Journal of Operations Management
- Discipline: Operations management
- Language: English
- Edited by: Elliot Bendoly, Rogelio Oliva

Publication details
- History: 1980–present
- Publisher: Wiley on behalf of the Association for Supply Chain Management
- Frequency: 8/year
- Open access: Hybrid
- Impact factor: 10.4 (2024)

Standard abbreviations
- ISO 4: J. Oper. Manag.

Indexing
- ISSN: 0272-6963 (print) 1873-1317 (web)
- LCCN: 84646380
- OCLC no.: 632966730

Links
- Journal homepage; Online access; Online archive; Journal page at publisher's website;

= Journal of Operations Management =

The Journal of Operations Management is a peer-reviewed academic journal covering research on all aspects of operations management.
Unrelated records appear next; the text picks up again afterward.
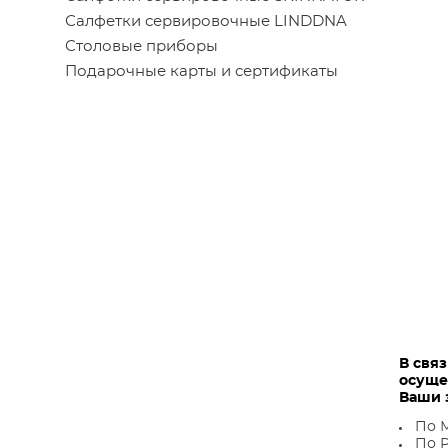
Салфетки сервировочные LINDDNA
Столовые приборы
Подарочные карты и сертификаты
В свя
осуще
Ваши 
По М
По Р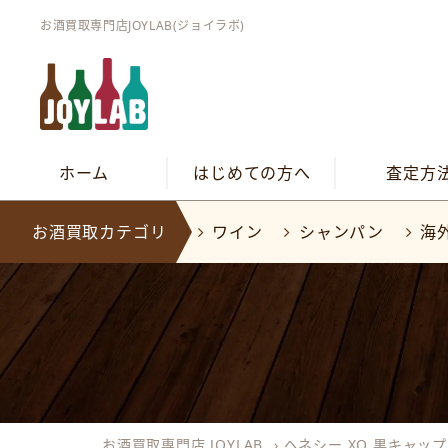
お酒買取専門店JOYLAB(ジョイラボ)
ホーム
はじめての方へ
査定方
お酒買取カテゴリ
ワイン
シャンパン
海
お酒買取専門店 JOYLAB
›
ヘネシー XO 黒キャップ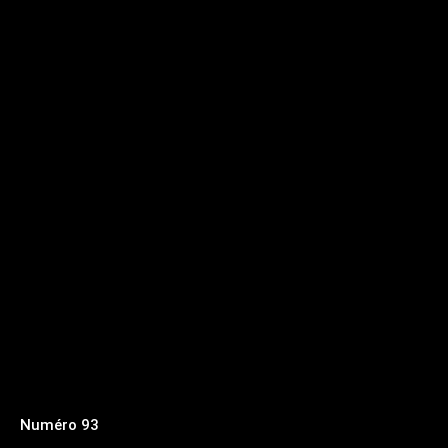
Numéro 93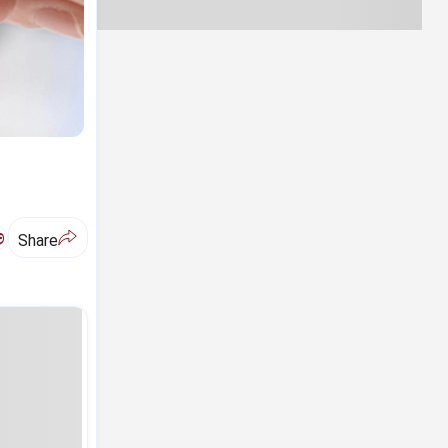
ಅ
Share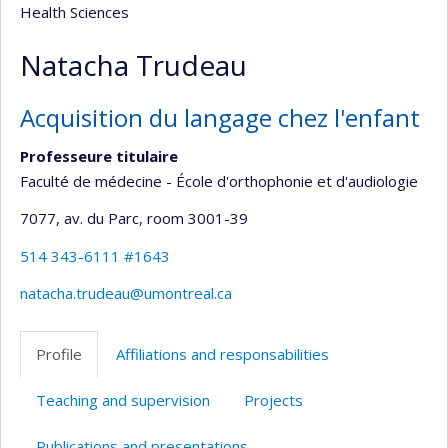
Health Sciences
Natacha Trudeau
Acquisition du langage chez l'enfant
Professeure titulaire
Faculté de médecine - École d'orthophonie et d'audiologie
7077, av. du Parc
, room 3001-39
514 343-6111 #1643
natacha.trudeau@umontreal.ca
Profile
Affiliations and responsabilities
Teaching and supervision
Projects
Publications and presentations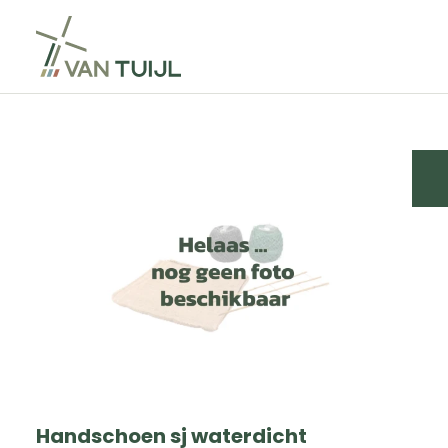
Handschoen sj waterdicht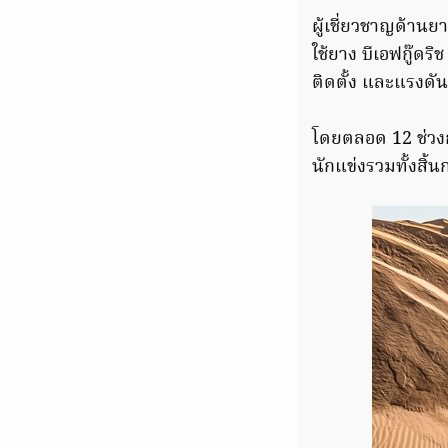
ผู้เชี่ยวชาญด้านย
ใช้ยาง บีเอฟกู๊ดริ
ติดตั้ง และแรงดั
โดยตลอด 12 ช่วงกา
นักแข่งรวมทั้งสิ้น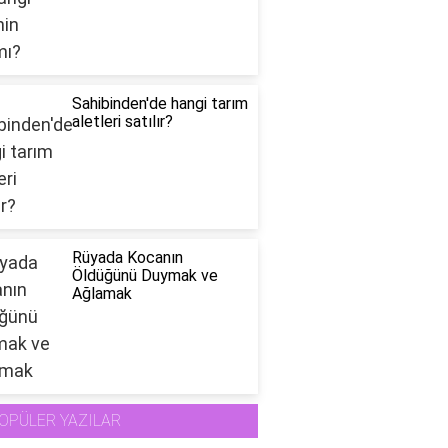
Sahibinden'de hangi tarım
aletleri satılır?
Rüyada Kocanın
Öldüğünü Duymak ve
Ağlamak
OPÜLER YAZILAR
It was established in 1980 and is published by Wiley on behalf of the Association for Supply Chain Management. It is listed as one of the 50 journals used by the Financial Times to compile its business-school research rankings. The editors-in-chief are Elliot Bendoly (Ohio State University) and Rogelio Oliva (Texas A&M University).

==Abstracting and indexing==
The journal is abstracted and indexed in:

- Current Contents/Business Collection
- Current Contents/Engineering, Computing & Technology
- Current Contents/Social and Behavioral Sciences
- EBSCO databases
- Ei Compendex
- Inspec
- ProQuest databases
- Science Citation Index Expanded
- Scopus
- Social Sciences Citation Index

According to the Journal Citation Reports, the journal has a 2022 impact factor of 10.4.